Every Amber input file starts with a comment line (that isn’t commented out with a symbol like the # sign). This comment line typically includes a brief overview of what the input file does (such as which stage of dynamics the system is in). Then, there is a line with &cntrl, which signifies that the following lines will include information about basic controls. For a line starting &pb, the lines that followed would describe more detailed data manipulation. Any additional comments you want to insert can be started with an exclamation mark (!).

The table below has some information on what specific settings do, and where they can be located in the Amber18 manual.

Table: Highlighted AMBER18 Settings

Setting Explanation Amber18 Page
imin Specifies the minization settings. = 0: Run MD without minimization [Default]
= 1: Energy minimization
= 5: Read trajectory for analysis
321
maxcyc Specifies the maximum number of cycles for minimization. [Default = 1]. 324
ncyc Minimization method will switch from steepest descent to conjugate gradient after this many cycles (when default ntmin = 1). [Default = 10] 324
ntc Specifies whether to perform SHAKE (helps ensure bonds meet proper length constraints, and should be used for MD simulations). When using TIP3P water, use ntf = ntc = 2.
= 1: No SHAKE [Default]
= 2: Bonds with hydrogen are constrained
= 3: All bonds are constrained (not an option for QM/MM or parallel runs using sander).
329
iwrap Specifies wrapping coordinates of restart and trajectory files to within the primary box.
= 0: No wrapping. The use of cpptraj will be necessary to translate back to primary box. [Default]
= 1: Wrapping is performed. May be necessary for very long runs if files written to ASCII and not NetCDF.
322
ntb Specifies whether the system is subjected to periodic boundaries.

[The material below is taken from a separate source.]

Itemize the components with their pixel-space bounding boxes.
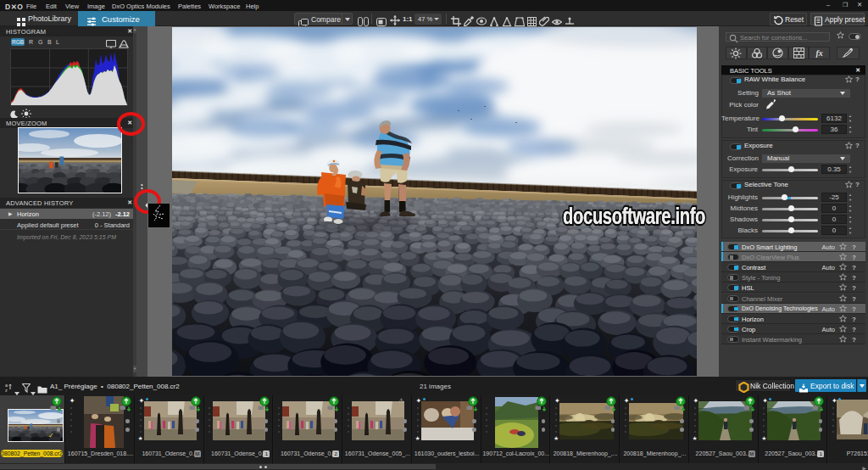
svg-text:z: z	[5, 388, 8, 393]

= 0: No periodicity and PME is off. [Default when igb > 0]
= 1: Constant volume. [Default when ntp = igb = 0, which are both their respective defaults]
= 2: Constant pressure. [Default when ntp > 0]
338
ntr Specifies whether atoms specified through the restraintmask string should be restrained in Cartesian space with a harmonic potential when ntr = 1. [Default = 0] 323
cut Specifies the nonbonded cutoff (in Å). Any value can be specified.

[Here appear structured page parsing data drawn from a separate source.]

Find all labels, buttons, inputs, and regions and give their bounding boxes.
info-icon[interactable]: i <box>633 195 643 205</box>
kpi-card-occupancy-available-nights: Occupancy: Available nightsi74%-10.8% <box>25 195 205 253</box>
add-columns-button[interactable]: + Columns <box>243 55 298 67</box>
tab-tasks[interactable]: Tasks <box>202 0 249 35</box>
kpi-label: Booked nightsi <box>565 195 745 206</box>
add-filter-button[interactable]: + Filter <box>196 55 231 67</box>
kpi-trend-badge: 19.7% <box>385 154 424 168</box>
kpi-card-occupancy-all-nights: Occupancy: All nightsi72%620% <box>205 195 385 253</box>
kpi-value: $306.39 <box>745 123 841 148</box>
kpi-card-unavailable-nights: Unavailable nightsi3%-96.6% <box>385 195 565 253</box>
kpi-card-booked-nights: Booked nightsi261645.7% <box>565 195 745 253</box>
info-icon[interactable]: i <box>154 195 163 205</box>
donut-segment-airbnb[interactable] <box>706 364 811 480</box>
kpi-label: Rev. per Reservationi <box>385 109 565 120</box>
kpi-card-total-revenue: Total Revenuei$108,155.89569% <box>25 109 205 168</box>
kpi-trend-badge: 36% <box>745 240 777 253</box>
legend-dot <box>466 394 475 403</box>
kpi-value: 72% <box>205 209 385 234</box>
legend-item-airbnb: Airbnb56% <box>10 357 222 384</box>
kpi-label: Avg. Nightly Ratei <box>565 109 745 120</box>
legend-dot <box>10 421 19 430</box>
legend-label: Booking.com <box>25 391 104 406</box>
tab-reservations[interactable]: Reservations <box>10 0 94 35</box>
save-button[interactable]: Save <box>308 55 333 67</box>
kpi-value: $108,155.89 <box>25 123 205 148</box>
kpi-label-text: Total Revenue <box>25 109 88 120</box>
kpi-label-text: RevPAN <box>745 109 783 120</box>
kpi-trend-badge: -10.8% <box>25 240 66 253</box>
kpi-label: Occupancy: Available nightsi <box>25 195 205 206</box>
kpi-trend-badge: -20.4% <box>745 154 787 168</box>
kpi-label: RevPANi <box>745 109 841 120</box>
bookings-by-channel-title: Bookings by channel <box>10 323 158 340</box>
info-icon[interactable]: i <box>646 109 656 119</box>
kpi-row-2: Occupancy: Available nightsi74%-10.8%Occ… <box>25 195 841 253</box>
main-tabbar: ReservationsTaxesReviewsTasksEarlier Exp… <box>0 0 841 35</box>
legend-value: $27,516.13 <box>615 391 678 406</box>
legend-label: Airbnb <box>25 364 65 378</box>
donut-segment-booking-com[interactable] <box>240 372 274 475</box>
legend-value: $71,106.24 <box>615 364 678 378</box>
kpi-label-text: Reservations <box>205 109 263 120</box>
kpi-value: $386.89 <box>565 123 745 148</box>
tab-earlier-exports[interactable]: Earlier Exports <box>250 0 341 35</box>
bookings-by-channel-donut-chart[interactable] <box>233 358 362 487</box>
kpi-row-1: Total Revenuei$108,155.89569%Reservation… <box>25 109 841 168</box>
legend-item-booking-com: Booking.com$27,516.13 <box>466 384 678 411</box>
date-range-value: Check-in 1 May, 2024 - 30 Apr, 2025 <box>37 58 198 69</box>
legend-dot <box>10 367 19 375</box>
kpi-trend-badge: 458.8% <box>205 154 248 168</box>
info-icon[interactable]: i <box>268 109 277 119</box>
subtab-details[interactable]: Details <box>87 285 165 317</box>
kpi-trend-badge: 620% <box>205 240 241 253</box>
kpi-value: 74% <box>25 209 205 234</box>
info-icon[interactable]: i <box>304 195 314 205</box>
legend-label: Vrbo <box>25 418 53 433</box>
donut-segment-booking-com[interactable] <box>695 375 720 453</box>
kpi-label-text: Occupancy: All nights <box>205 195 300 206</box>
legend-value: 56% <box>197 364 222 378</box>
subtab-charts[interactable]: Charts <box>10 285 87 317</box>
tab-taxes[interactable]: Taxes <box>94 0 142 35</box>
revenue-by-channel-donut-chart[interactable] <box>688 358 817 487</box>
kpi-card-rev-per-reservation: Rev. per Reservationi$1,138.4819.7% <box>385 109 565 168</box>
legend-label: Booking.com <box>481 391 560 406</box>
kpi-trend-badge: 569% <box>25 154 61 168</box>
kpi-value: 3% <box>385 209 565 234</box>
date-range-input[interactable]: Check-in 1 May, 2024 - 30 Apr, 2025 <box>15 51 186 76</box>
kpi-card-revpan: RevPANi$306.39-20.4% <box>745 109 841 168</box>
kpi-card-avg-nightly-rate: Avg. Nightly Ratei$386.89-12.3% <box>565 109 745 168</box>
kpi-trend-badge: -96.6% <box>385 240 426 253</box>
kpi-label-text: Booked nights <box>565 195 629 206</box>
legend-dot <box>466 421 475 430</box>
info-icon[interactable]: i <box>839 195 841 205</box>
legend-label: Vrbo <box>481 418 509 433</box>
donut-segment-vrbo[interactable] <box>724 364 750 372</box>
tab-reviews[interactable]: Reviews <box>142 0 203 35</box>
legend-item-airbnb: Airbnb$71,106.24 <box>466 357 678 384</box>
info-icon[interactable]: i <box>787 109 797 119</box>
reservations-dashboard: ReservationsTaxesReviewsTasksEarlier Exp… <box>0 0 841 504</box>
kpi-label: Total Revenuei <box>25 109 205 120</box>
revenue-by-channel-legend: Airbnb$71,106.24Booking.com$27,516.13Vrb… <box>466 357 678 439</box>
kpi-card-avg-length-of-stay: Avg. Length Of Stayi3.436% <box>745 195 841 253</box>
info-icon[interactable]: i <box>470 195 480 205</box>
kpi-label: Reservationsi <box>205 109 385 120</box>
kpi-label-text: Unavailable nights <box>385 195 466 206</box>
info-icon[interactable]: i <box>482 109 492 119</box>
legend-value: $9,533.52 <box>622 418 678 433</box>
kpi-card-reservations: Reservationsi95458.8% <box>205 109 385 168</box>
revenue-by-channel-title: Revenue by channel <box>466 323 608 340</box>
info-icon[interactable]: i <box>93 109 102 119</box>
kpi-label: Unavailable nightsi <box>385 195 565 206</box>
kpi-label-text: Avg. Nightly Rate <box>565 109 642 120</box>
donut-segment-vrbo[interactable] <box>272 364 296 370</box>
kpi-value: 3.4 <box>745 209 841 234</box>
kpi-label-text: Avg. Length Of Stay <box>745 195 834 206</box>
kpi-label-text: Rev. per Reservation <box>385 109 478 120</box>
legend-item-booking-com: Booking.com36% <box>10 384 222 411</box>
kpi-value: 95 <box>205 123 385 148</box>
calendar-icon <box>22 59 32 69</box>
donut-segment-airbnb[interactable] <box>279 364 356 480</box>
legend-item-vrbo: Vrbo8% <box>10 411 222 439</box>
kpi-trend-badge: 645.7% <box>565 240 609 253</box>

= 9999.0: Effectively an infinite cutoff. [Default when igb > 0]
= 8.0: A “good value.” [Default when igb == 0]
338
ntx Specifies what will be read from the inpcrd file. This can be used with either ASCII or NetCDF formatted data.

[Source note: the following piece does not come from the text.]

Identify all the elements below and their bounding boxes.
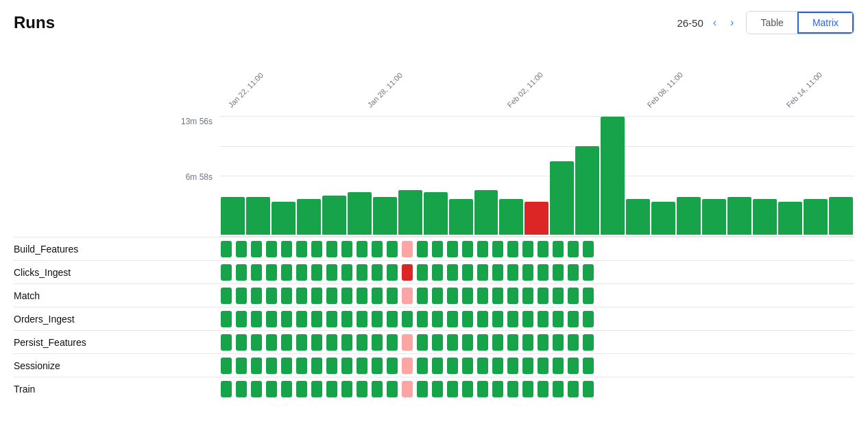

= 1: Coordinates will be read [Default]
= 5: Coordinates and velocities will be read. When ntb > 0, box information read. Note: need irest = 1 to use velocity information.
321
irest Allows a simulation to be restarted.
= 0: Run a new simulation, not a restart. Velocities ignored, and time step set to 0. [Default]
= 1: Restart simulation, using coordinates and velocities from previously saved restart file. If using this flag, need ntx > 4
321
ntpr Specifies after how many steps the energy information will be printed to both mdout and mdinfo. [Default = 50] 322
ntwx Specifies how frequently coordinates are written to the mdcrd (trajectory) file. If ntwx = 0, no trajectory file is written. [Default = 0] 322
ntwv Specifies how frequently velocities are written to the mdvel file.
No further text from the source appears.